C H A P T E R T H I R T E E N
Gender Bender
The Rate of Living and the Need for Sexes
The distinguished Johns Hopkins University biologist
Raymond Pearl cast a long shadow over biology from the early years of the twentieth century. An unusually tall, overbearingly arrogant and brilliant man, Pearl dominated his peers, publishing over 700
academic papers and 17 books, to say nothing of newspaper articles.

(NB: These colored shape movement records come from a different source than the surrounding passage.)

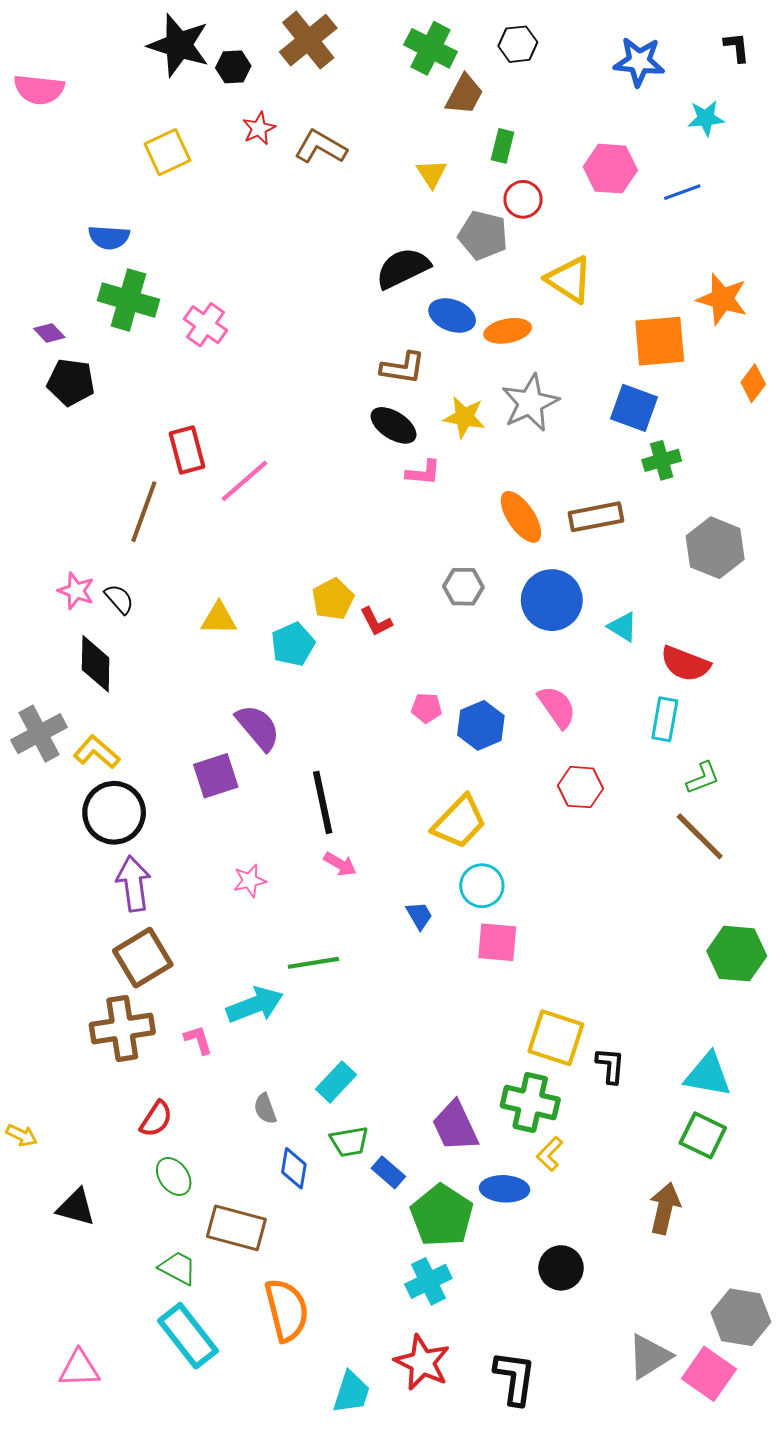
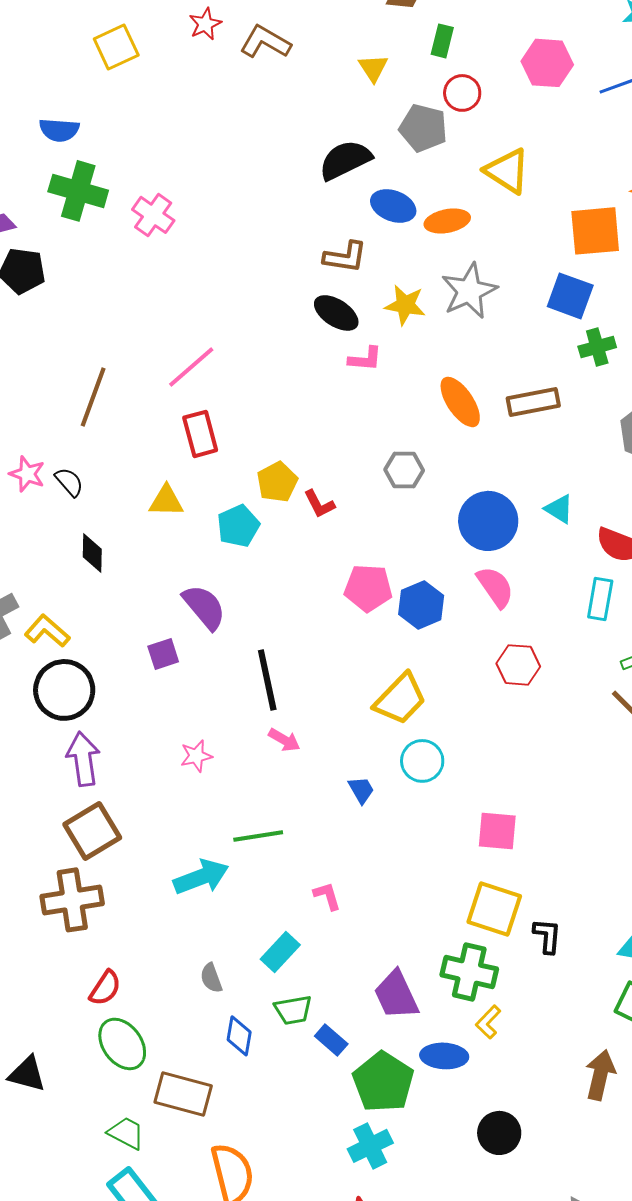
red rectangle: (187, 450) -> (200, 434), moved
blue circle: (552, 600) -> (488, 521), moved
black diamond: (96, 664) -> (92, 553), moved, size x0.7
pink pentagon: (426, 708) -> (368, 588), size x1.6
purple square: (216, 776) -> (163, 654), size x0.7
pink square: (497, 942) -> (497, 831), moved
pink L-shape: (198, 1040) -> (327, 896), moved
green ellipse: (174, 1176) -> (122, 1044), size x1.4

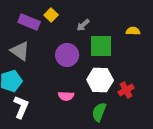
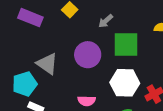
purple rectangle: (29, 22) -> (30, 18), moved
gray triangle: (20, 51) -> (47, 64), moved

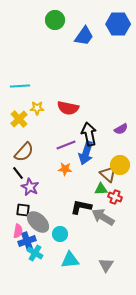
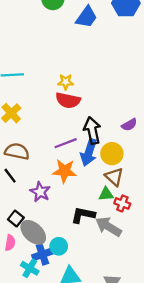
yellow star: (37, 108) -> (66, 82), moved
brown semicircle: (24, 152) -> (17, 151), turned -120
yellow circle: (120, 165) -> (112, 154), moved
orange star: (65, 169) -> (64, 171), size x1.5
purple star: (30, 187) -> (40, 192), moved
black square: (23, 210) -> (16, 218), turned 32
blue cross: (27, 241) -> (42, 254), moved

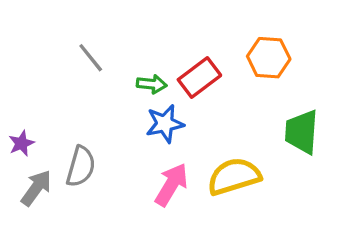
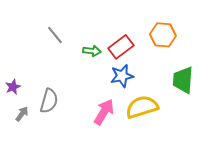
blue star: (165, 124) -> (122, 76), moved
gray arrow: (36, 188) -> (22, 114), size x0.7

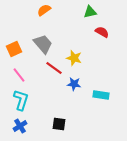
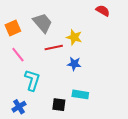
red line: (54, 68) -> (54, 47), turned -48
cyan rectangle: (101, 95) -> (80, 94), moved
cyan L-shape: (21, 100) -> (32, 80), moved

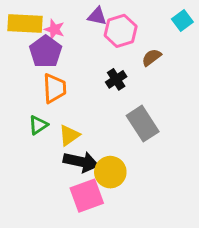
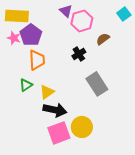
purple triangle: (97, 16) -> (66, 11), turned 32
pink star: (54, 29) -> (14, 38), moved
yellow circle: (110, 172) -> (82, 127), moved

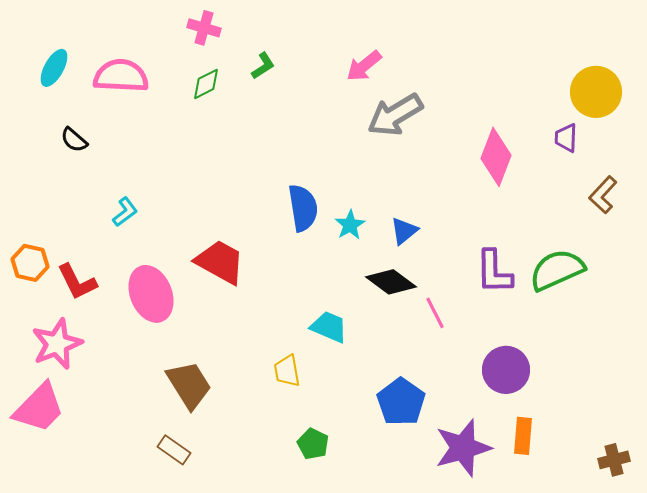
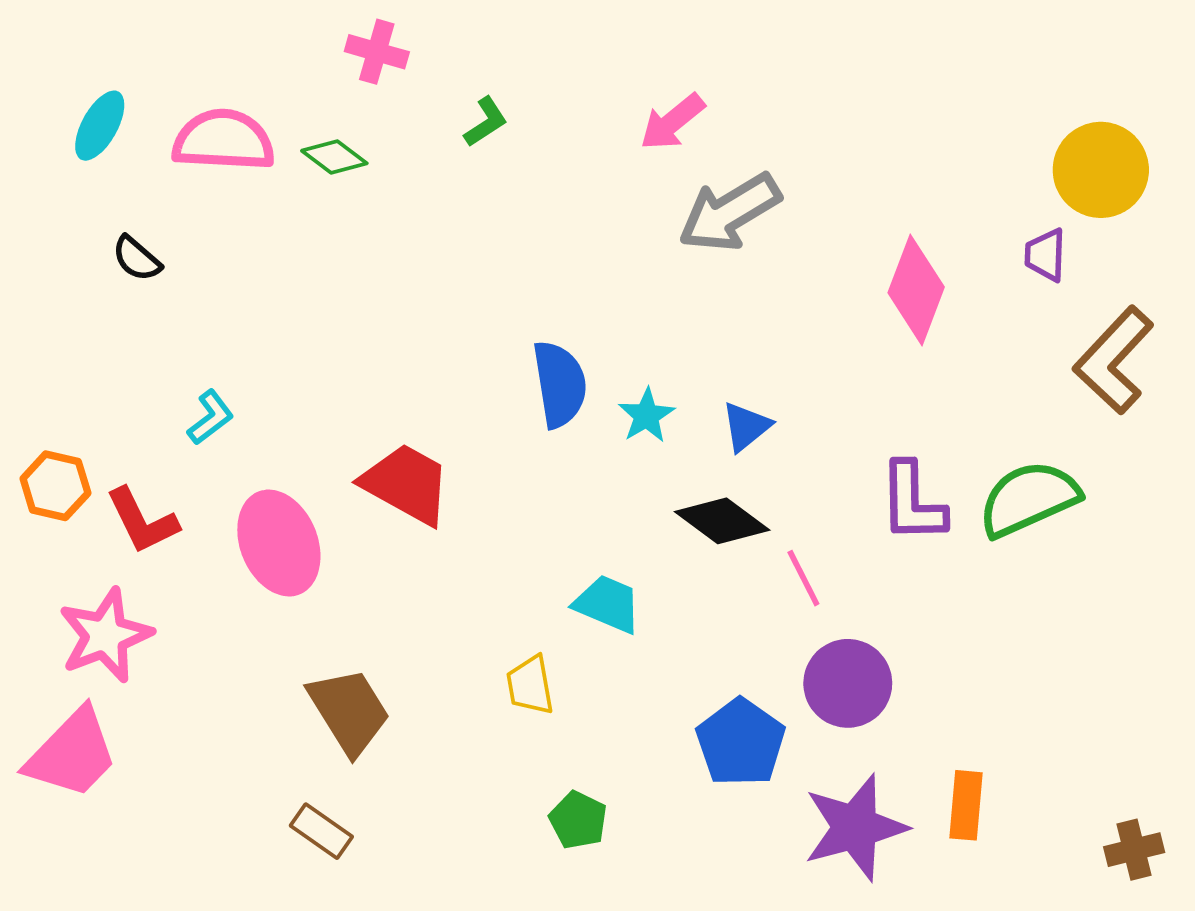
green diamond: (206, 84) -> (334, 157), moved, turned 64
brown L-shape: (603, 195) -> (1114, 360), size x1.5
cyan L-shape: (125, 212) -> (211, 417), moved
purple circle: (506, 370) -> (848, 683), moved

Although one of the founding fathers of biometry (the application of statistics to biology and medicine), he is now chiefly remembered for the theory of ageing that he named the ‘rate-of-living’ theory in a book published in 1928. The observations underpinning his ideas related to the effect of temperature on the fruit fly Drosophila. The higher the temperature, the shorter the flies’ lifetimes. The relationship between temperature and lifespan was similar to that between temperature and the rate of a chemical reaction, implying that the biochemical reactions sustaining life speed up at higher temperatures. Raising the temperature from 18°C to 23°C halved the lifespan of Drosophila, but doubled their metabolic rate, so that they consumed twice as much oxygen in an hour. Pearl also noted that the short lifespan of a mutant strain of Drosophila, the shaker mutant (which moves relentlessly), was related to its high metabolic rate. His conclusion was intuitively appealing: live fast, die young. He encapsulated his ideas in an article in 1927 for the Baltimore Sun, headlined “Why Lazy People Live the Longest”.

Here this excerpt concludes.